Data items

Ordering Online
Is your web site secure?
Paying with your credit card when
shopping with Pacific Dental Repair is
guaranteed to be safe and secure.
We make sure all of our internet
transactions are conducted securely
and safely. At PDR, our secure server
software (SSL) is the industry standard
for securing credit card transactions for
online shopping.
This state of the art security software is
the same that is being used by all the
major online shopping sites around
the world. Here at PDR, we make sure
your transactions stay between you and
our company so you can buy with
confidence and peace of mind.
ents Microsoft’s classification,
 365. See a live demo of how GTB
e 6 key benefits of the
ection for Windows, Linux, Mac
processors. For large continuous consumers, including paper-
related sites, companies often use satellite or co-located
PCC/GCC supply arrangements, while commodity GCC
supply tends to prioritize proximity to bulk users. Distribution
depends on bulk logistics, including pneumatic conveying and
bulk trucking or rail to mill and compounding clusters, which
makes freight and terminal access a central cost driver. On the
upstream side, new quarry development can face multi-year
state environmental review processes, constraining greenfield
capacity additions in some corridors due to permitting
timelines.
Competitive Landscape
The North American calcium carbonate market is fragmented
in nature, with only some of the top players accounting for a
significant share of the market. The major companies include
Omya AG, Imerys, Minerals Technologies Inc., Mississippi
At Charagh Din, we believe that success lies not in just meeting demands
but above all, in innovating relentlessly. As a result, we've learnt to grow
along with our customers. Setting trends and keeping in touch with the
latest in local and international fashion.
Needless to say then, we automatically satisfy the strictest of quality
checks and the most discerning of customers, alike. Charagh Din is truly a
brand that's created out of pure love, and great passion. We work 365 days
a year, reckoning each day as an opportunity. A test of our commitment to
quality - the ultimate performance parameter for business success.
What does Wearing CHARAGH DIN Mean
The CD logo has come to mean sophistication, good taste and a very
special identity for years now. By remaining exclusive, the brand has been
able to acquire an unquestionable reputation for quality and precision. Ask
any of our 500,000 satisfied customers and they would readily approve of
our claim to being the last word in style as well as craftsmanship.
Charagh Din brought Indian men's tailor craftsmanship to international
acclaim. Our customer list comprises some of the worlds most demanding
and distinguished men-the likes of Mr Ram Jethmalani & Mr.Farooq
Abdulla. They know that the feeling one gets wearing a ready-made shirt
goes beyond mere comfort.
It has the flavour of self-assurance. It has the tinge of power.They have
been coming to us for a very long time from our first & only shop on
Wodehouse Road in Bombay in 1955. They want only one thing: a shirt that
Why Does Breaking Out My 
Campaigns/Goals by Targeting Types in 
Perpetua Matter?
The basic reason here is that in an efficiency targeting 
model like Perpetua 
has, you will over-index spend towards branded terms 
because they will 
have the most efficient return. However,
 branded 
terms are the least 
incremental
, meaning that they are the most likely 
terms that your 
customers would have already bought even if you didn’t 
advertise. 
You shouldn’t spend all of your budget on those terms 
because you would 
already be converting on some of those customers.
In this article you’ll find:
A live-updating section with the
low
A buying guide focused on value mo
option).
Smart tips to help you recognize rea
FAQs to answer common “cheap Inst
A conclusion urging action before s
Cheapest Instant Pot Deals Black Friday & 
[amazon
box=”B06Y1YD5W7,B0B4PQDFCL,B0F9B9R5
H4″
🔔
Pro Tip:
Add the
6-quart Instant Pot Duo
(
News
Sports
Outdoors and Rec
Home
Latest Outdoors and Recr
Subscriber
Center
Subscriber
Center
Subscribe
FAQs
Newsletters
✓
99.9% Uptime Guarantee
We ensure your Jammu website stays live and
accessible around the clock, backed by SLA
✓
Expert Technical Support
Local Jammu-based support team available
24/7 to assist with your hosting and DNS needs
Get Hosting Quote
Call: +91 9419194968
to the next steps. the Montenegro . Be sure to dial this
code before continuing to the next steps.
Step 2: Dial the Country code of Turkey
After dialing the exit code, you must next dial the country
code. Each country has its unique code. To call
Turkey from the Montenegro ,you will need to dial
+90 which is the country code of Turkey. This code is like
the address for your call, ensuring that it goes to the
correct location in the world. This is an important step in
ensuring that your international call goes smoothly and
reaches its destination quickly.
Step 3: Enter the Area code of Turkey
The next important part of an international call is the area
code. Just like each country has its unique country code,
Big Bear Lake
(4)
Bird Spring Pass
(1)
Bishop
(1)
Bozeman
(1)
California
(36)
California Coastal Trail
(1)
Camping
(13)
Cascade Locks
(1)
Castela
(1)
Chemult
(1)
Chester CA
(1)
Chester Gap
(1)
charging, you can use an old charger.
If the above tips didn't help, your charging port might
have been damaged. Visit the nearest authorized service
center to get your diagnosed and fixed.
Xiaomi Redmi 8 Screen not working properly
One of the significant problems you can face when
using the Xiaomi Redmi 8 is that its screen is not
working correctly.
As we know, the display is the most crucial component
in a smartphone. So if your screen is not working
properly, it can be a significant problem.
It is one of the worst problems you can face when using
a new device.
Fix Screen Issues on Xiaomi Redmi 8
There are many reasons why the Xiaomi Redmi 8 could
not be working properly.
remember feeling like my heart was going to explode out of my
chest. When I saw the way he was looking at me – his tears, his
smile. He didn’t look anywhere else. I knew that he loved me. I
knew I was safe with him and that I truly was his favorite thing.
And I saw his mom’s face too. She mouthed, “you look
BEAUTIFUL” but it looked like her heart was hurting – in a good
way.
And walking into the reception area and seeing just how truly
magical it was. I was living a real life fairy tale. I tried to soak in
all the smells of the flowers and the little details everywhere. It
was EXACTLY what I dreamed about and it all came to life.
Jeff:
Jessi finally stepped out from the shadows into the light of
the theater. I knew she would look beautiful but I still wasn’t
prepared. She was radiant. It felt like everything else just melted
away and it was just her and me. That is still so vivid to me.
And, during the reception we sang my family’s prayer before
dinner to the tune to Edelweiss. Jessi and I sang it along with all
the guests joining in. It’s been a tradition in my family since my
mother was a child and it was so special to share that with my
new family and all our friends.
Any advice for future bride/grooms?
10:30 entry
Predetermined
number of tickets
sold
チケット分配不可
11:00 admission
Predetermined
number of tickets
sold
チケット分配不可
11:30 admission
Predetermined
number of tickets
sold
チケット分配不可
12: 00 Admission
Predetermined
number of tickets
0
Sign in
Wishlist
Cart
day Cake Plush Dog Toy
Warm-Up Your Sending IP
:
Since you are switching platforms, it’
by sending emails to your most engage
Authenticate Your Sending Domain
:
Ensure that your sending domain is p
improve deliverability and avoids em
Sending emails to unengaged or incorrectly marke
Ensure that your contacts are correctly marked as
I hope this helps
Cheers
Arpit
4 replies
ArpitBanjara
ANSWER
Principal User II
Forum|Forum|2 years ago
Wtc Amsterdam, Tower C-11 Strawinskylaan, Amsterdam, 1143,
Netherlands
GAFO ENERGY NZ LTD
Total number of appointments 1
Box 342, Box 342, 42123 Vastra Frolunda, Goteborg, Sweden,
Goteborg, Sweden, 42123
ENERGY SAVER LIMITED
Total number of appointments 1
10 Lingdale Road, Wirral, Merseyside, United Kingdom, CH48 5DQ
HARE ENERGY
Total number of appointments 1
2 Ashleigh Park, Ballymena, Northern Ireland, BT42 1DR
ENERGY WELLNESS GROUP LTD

# How to complete this task:
Copy, exactly and with nothing added, the lines from the one containing "HARE ENERGY" through the end of the records.

# Task response:
HARE ENERGY
Total number of appointments 1
2 Ashleigh Park, Ballymena, Northern Ireland, BT42 1DR
ENERGY WELLNESS GROUP LTD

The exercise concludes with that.